This progress is because North Carolina is bloody amazing on rail. They are the most pro-passenger-rail state in the nation, and their Department of Rail -- with full government support -- has been basically pushing SEHSR continuously, and almost singlehandedly, for years. Virginia has sort of been dragged along in their wake! The Virginia-end upgrades which have actually been funded are mainly being made for the benefit of the commuter service, VRE, but the SEHSR people have managed to integrate plans with VRE so that the VRE upgrades will be suitable to provide capacity and speed for the future HSR.

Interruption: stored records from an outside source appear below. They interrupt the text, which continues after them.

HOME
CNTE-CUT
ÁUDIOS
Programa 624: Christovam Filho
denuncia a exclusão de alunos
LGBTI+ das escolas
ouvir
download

Meanwhile, NC has taken the lead in doing the studies even for the Virginia portion of the track from Raleigh to Richmond. Their stated intent is to design the rebuilt line to the highest feasible track speeds which don't require massive extra civil engineering. The target of 110mph max is planned largely because of train equipment and signalling -- but they want the line to be ready for future speed increases. Don't be fooled; 110 is an interim goal for the far-seeing NC Department of Rail, not a final goal. It was decided (probably correctly) that a good track alignment was priority one, and they've been pouring money into curve straightening even on the currently-operating segments like the NCRR.
Unfortunately service from Fredericksburg to Richmond to Petersburg is sort of getting the short end of the stick -- largely designed, just unfunded by Virginia -- and I'd be surprised if Virginia actually ponied up its full share of the money for the Petersburg-NC border segment, barring a change of government. I think NC, unlike some states, is legally able to spend some of its money on the other side of the border, so they may do so (better connections from NC to Virginia and DC give more value to NC than to Virginia).